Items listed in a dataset
┏━━

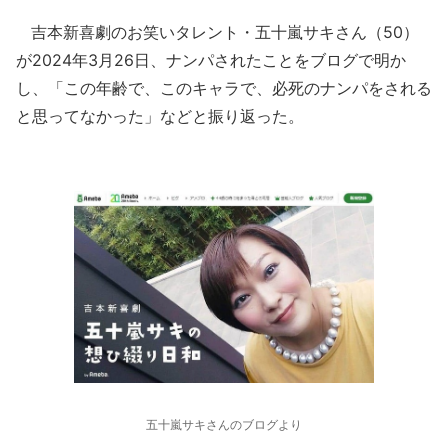
吉本新喜劇のお笑いタレント・五十嵐サキさん（50）
が2024年3月26日、ナンパされたことをブログで明か
し、「この年齢で、このキャラで、必死のナンパをされる
と思ってなかった」などと振り返った。
五十嵐サキさんのブログより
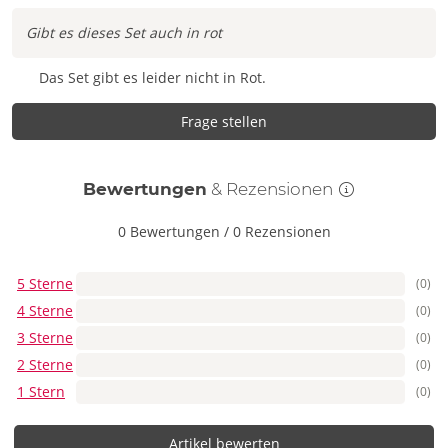
Gibt es dieses Set auch in rot
Das Set gibt es leider nicht in Rot.
Frage stellen
Bewertungen
& Rezensionen
0 Bewertungen
/
0 Rezensionen
5 Sterne
(0)
4 Sterne
(0)
3 Sterne
(0)
2 Sterne
(0)
1 Stern
(0)
Artikel bewerten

┗━━

> [PROBLEM DESCRIPTION]:
The answer must reproduce every line of the records above exactly, with all pictures left out.

> [RESPONSE TO THE EXERCISE]:
吉本新喜劇のお笑いタレント・五十嵐サキさん（50）
が2024年3月26日、ナンパされたことをブログで明か
し、「この年齢で、このキャラで、必死のナンパをされる
と思ってなかった」などと振り返った。
五十嵐サキさんのブログより
Gibt es dieses Set auch in rot
Das Set gibt es leider nicht in Rot.
Frage stellen
Bewertungen
& Rezensionen
0 Bewertungen
/
0 Rezensionen
5 Sterne
(0)
4 Sterne
(0)
3 Sterne
(0)
2 Sterne
(0)
1 Stern
(0)
Artikel bewerten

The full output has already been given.